„Eine Frechheit, das alles...“

■ Schlangestehen vor Ostberliner Banken / Viele sind stinksauer wegen der langen Wartezeiten, die für die Vorbereitung der Umtauschkonten erforderlich sind

„Ich sage Ihnen gar nichts! Ich habe mich heute schon genug aufgeregt, mir reicht's“, schimpft eine Frau, die wie viele andere Leute in Ost-Berlin vor einer Sparkasse ansteht. Die bevorstehende Währungsunion macht es für viele nötig, ihre Bank oder Sparkasse aufzusuchen, und so kommt es, daß die Leute schon vor den Sparkassen anstehen, und das bis zu mehr als drei Stunden, obwohl der Währungsumtausch noch gar nicht begonnen hat.

„Die meisten haben ja Verständnis, aber gestern meinte zum Beispiel eine Frau, wir müßten arbeiten bis zum Umfallen, zur Strafe für die schlechte Organisation. Aber ich kann nur darauf hinweisen, daß der Umtauschablauf nach Regierungsbeschlüssen geregelt wird.
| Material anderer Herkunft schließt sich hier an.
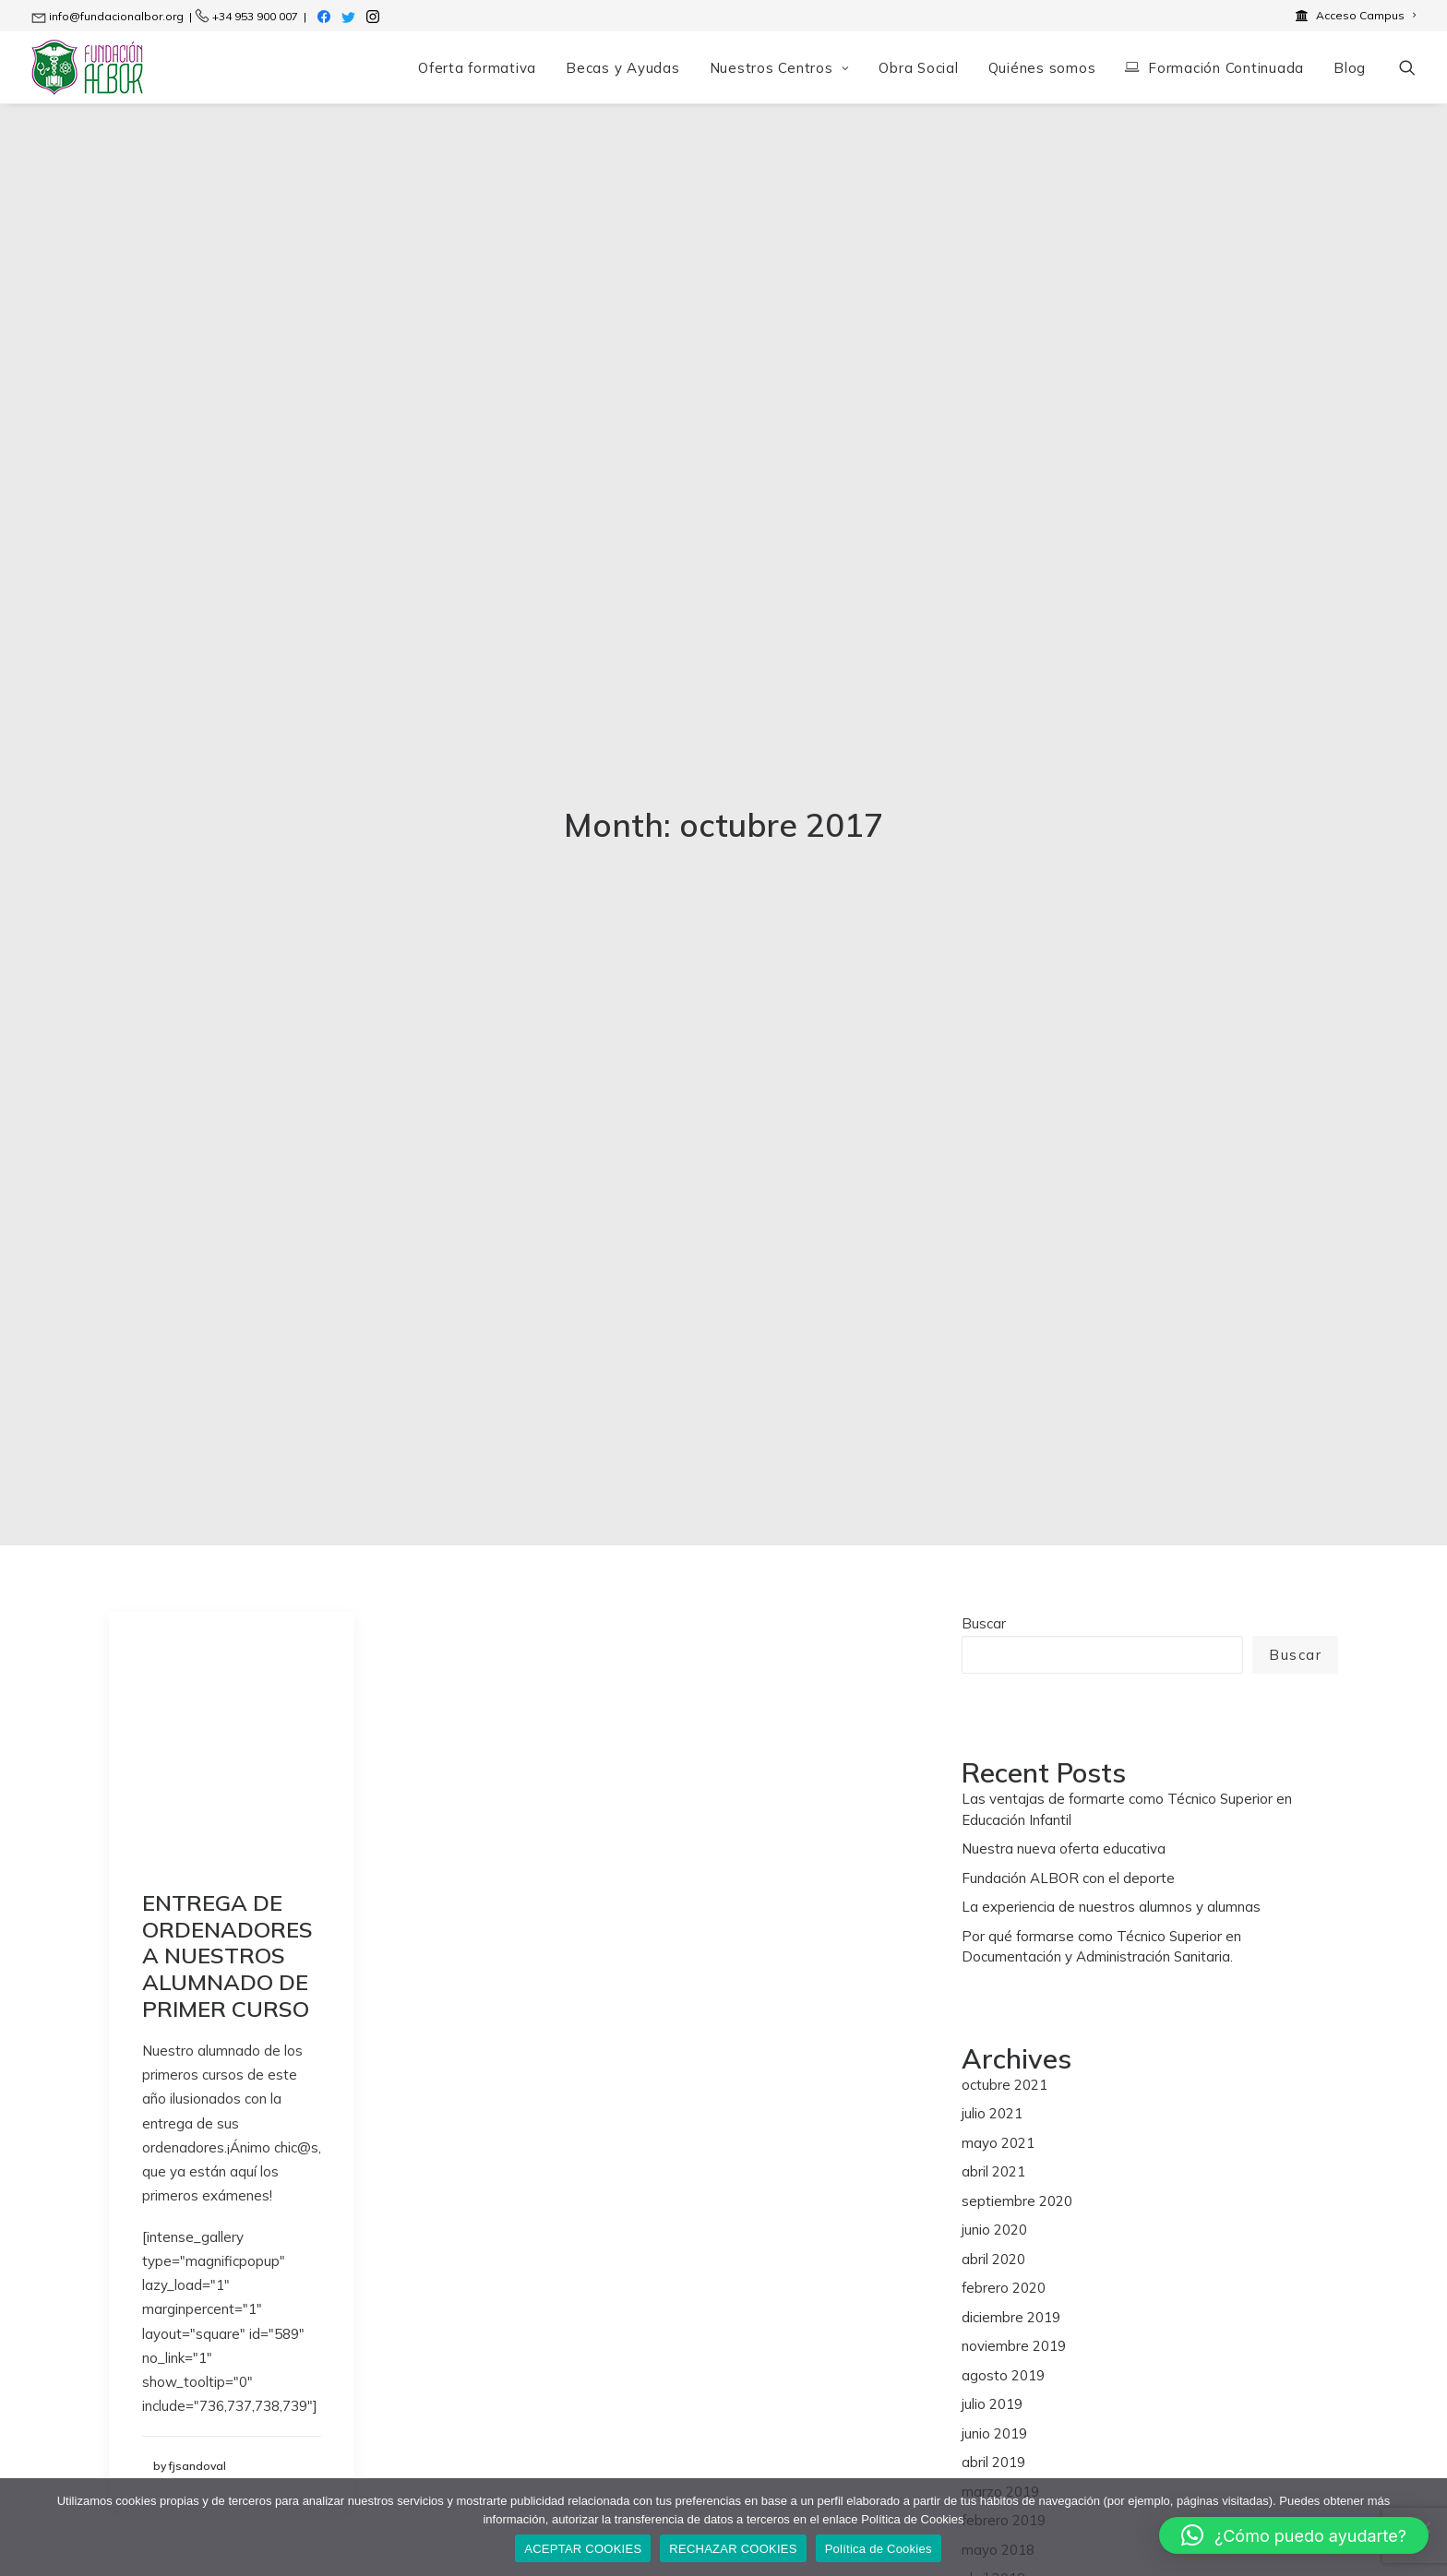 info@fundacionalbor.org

Da können wir ja nichts für“, meint eine Angestellte aus der Sparkasse in der Leipziger Straße. Spätestens ab übernächste Woche könne man mit verlängerten Öffnungszeiten rechnen, und am Wochenende wolle man auch Sonderschichten einschieben, beruhigt sie die Gemüter der unzufriedenen Leute. Ihre Zweigstelle hat auch diesen Freitag planmäßig nur bis 15.00 Uhr geöffnet. Ein Angestellter aus einer anderen Zweigstelle berichtete, die Leute hätten ihm Schläge angedroht, als er zur Mittagszeit seinen Schalter schließen wollte, um essen zu gehen.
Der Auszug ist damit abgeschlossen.